▶ Information provided:
____
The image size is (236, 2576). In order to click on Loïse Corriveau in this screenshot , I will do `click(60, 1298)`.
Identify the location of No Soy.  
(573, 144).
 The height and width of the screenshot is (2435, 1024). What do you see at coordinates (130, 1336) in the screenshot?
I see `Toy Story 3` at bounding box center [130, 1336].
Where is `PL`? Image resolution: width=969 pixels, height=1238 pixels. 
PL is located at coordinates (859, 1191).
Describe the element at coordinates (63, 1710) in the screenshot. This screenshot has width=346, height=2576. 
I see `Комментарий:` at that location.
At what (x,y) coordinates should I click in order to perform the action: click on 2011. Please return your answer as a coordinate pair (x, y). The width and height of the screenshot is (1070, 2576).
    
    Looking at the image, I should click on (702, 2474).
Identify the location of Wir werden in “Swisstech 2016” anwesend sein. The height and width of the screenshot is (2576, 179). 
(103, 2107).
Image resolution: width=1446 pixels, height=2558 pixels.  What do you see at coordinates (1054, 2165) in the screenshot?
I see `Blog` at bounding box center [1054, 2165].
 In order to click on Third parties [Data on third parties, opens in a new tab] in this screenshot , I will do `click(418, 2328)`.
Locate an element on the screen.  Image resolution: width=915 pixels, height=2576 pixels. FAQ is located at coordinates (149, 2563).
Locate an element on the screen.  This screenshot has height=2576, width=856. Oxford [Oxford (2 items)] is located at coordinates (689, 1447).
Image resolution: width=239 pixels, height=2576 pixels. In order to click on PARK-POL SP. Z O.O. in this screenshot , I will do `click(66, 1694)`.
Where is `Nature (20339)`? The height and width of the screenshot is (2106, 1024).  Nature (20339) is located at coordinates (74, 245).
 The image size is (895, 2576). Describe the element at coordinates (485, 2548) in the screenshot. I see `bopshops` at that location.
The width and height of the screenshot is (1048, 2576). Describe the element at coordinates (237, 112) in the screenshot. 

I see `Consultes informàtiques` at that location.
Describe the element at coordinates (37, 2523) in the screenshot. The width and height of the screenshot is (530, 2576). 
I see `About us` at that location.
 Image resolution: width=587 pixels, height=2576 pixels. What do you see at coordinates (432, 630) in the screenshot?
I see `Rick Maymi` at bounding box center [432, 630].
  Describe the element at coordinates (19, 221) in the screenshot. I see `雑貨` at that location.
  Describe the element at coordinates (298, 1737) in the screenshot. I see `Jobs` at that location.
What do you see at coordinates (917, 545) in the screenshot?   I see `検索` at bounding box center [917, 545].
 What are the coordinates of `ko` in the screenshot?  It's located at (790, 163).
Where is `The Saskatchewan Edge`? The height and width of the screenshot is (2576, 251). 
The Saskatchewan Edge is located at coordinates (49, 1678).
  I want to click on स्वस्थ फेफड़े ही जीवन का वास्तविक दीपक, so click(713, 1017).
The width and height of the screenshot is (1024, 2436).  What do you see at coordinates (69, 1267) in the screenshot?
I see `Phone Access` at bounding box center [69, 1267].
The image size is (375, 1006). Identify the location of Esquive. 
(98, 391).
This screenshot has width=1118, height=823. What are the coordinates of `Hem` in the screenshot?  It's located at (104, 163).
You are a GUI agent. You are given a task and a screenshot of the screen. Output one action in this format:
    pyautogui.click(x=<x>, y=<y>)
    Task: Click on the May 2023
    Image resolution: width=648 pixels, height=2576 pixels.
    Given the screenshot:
____
▶ Work to be completed: Output the line containing "Task: Click on the May 2023" and every line after it through the final line of the records above, exactly as written and nothing else.

▶ Solution to the exercise:
    Task: Click on the May 2023
    Image resolution: width=648 pixels, height=2576 pixels.
    Given the screenshot:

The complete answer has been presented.